§ Exercise instructions:
Could you restate every entry word for word, leaving the pictures out?

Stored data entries
════════════════════

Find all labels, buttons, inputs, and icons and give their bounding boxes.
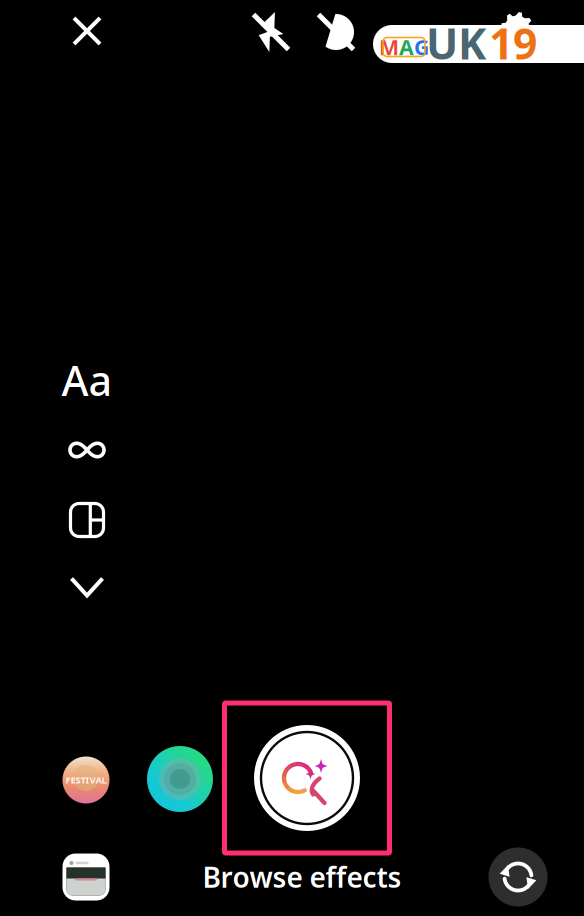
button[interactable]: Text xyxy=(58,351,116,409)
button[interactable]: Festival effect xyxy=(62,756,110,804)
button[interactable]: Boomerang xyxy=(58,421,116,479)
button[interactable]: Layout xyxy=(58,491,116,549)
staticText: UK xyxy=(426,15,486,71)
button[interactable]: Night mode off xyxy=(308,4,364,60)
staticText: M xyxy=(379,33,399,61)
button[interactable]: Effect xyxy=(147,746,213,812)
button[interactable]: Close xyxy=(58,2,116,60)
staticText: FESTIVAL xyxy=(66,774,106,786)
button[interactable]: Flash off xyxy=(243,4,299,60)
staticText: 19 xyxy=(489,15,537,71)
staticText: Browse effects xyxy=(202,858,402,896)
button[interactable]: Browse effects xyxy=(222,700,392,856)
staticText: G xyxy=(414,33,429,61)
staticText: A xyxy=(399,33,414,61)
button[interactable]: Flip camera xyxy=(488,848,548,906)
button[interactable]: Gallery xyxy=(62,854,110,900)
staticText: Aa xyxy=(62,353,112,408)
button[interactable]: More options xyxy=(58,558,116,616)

════════════════════

§ Expected output:
Find all labels, buttons, inputs, and icons and give their bounding boxes.
button[interactable]: Text xyxy=(58,351,116,409)
button[interactable]: Festival effect xyxy=(62,756,110,804)
button[interactable]: Boomerang xyxy=(58,421,116,479)
button[interactable]: Layout xyxy=(58,491,116,549)
staticText: UK xyxy=(426,15,486,71)
button[interactable]: Night mode off xyxy=(308,4,364,60)
staticText: M xyxy=(379,33,399,61)
button[interactable]: Effect xyxy=(147,746,213,812)
button[interactable]: Close xyxy=(58,2,116,60)
staticText: FESTIVAL xyxy=(66,774,106,786)
button[interactable]: Flash off xyxy=(243,4,299,60)
staticText: 19 xyxy=(489,15,537,71)
staticText: Browse effects xyxy=(202,858,402,896)
button[interactable]: Browse effects xyxy=(222,700,392,856)
staticText: G xyxy=(414,33,429,61)
staticText: A xyxy=(399,33,414,61)
button[interactable]: Flip camera xyxy=(488,848,548,906)
button[interactable]: Gallery xyxy=(62,854,110,900)
staticText: Aa xyxy=(62,353,112,408)
button[interactable]: More options xyxy=(58,558,116,616)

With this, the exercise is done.